第102話 ケイトの想い その4

 

 目の前に先生が立っている。

 今際の際の幻だろうか?

 幻の先生がその手を伸ばし私の頭に軽く触れる。


 幻じゃない!?


「先生?」


 先生が上着を脱いで私にかける。

 あの不思議な形のローブだ。


「流石にその格好のままって訳にはいかないからな」


 ?

 そういえば今の私の服装は……。


「ぁ……」


「苦情も責任も後回しだ。とりあえずはここを切り抜ける」


「おい、前が見えないぞ」


 先生の足元から声がする。

 人の頭?

 それにこの声は、いつもの見張りの人?


「ほらよ」


「おお、間に合ったようだな」


 いつもの見張りの人のようだ。

 ただ頭しかない。

 頭しかないが普通に話している。


「ケイト様、無事で何よりです」


「頭しかないのに真面目な顔で話すなよ。

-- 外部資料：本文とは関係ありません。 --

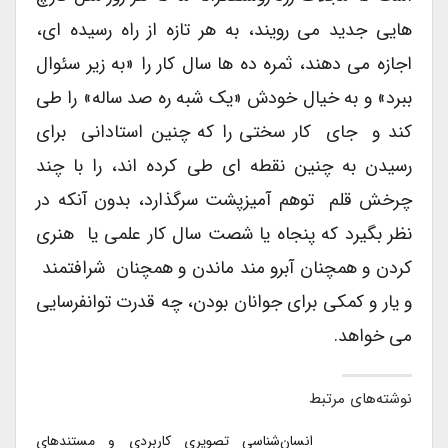
هایی جدید می رویند، به هر تازه از راه رسیده ای،
اجازه می دهند، ثمره ده ها سال کار را «به زیر سئوال
ببرد» و به خیال خودش «یک شبه ره صد ساله» را طی
کند و جای کار سختی را که چنین استادانی برای
رسیدن به چنین نقطه ای طی کرده اند، را با چند
چرخش قلم توهم آمیزپشت سرگذارد، بدون آنکه در
نظر بگیرد که پنجاه یا شصت سال کار علمی یا هنری
کردن و همچنان آبرو مند ماندن و همچنان شرافتمند
و یار و کمکی برای جوانان بودن، چه قدرت توانفرسایی
می خواهد.
نوشته‌های مرتبط
انسا‌ن‌شناسی تصویری کاربردی و مستندهای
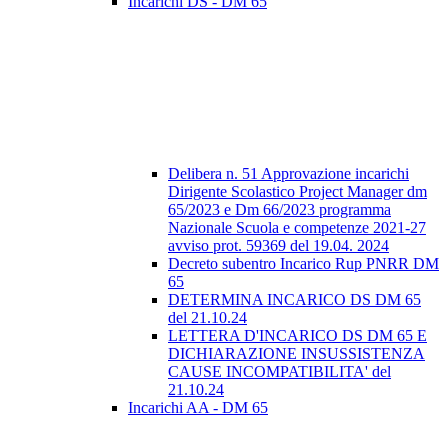
Incarichi DS - DM 65
Delibera n. 51 Approvazione incarichi
Dirigente Scolastico Project Manager dm
65/2023 e Dm 66/2023 programma
Nazionale Scuola e competenze 2021-27
avviso prot. 59369 del 19.04. 2024
Decreto subentro Incarico Rup PNRR DM
65
DETERMINA INCARICO DS DM 65
del 21.10.24
LETTERA D'INCARICO DS DM 65 E
DICHIARAZIONE INSUSSISTENZA
CAUSE INCOMPATIBILITA' del
21.10.24
Incarichi AA - DM 65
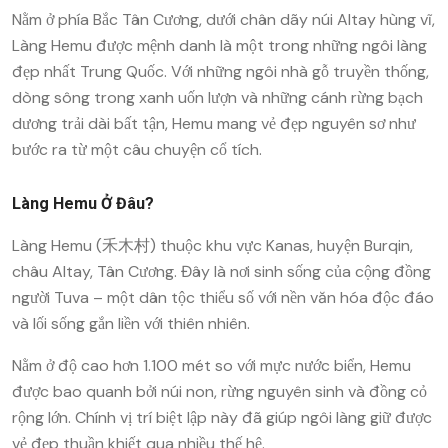
Nằm ở phía Bắc Tân Cương, dưới chân dãy núi Altay hùng vĩ,
Làng Hemu được mệnh danh là một trong những ngôi làng
đẹp nhất Trung Quốc. Với những ngôi nhà gỗ truyền thống,
dòng sông trong xanh uốn lượn và những cánh rừng bạch
dương trải dài bất tận, Hemu mang vẻ đẹp nguyên sơ như
bước ra từ một câu chuyện cổ tích.
Làng Hemu Ở Đâu?
Làng Hemu (禾木村) thuộc khu vực Kanas, huyện Burqin,
châu Altay, Tân Cương. Đây là nơi sinh sống của cộng đồng
người Tuva – một dân tộc thiểu số với nền văn hóa độc đáo
và lối sống gắn liền với thiên nhiên.
Nằm ở độ cao hơn 1.100 mét so với mực nước biển, Hemu
được bao quanh bởi núi non, rừng nguyên sinh và đồng cỏ
rộng lớn. Chính vị trí biệt lập này đã giúp ngôi làng giữ được
vẻ đẹp thuần khiết qua nhiều thế hệ.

タフィナスさんが対応に困ってるだろ」


「誰が原因だよ! いい加減に元に戻せよ」


 先生は相変わらずだ。

 こんな時でもいつもと変わらない。


「ほらサベロー、笑われてるぞ」


「お前のせいだろうが!」


「いや、笑われてるのはあんただけだろ」


「いいから、早く元に戻せよ!」


 頭だけだったサベロー?さんの首から下が姿を表す。


「やっとまともに動ける」


「サベロー、あんたの妻と娘が囚われているのはあれか?」


「石のようなものと聞いていたんだがな」


「まあ、そういこともあるんだろ」


 うねうねと蠢く黒い塊の下に大きな穴が開き、一瞬で塊全てを飲み込む。


「おし、帰るか」


「な、何かやるならやるって言ってくれ!」


「お前は阿呆か? 何かする前に一々予告なんかするか? 相手に警戒されるだけだろうが」


「それはそうだが……」


 まさにその通りだ、間違っていない。

 でも先生、先生のそれは傍にいる人にしか通じないんですよ。

 だから先生の傍に居たことがない人には、とんでもなく非常識に見えるんです。


「ほら、また笑われてるぞ」


 先生の奥様達はいつもこんな気持ちなのだろうか。

 このとんでもなく非常識な人の行動を普通に理解できてしまう。

 それがどうしようもなく嬉しい。


「いや、明らかにお前の方を見て笑ってるだろうが」


 理解できるからこそ、次の私の一手が見えてくる。


「先生、私の責任もとってくださいね」


「な!?」


 多分これで間違っていない。


「タフィナスさん?」


 困っているが、全く嫌がっていない。

 先生は多分凄く分かりやすい。

 ここは押しの一手。


「ケイトって呼んでください」


「!?」


 もう一押し。


「ケイトです」


「け、ケイト」


「おま、ちょろいなおい」


 サベローさんを一睨み。

 邪魔をするな。


「あ、いえ、なんでもないです」


 最後の止めだ。

 先生に抱きつく。

 この格好だと少し恥ずかしいが、色々あたって効果も高いだろう。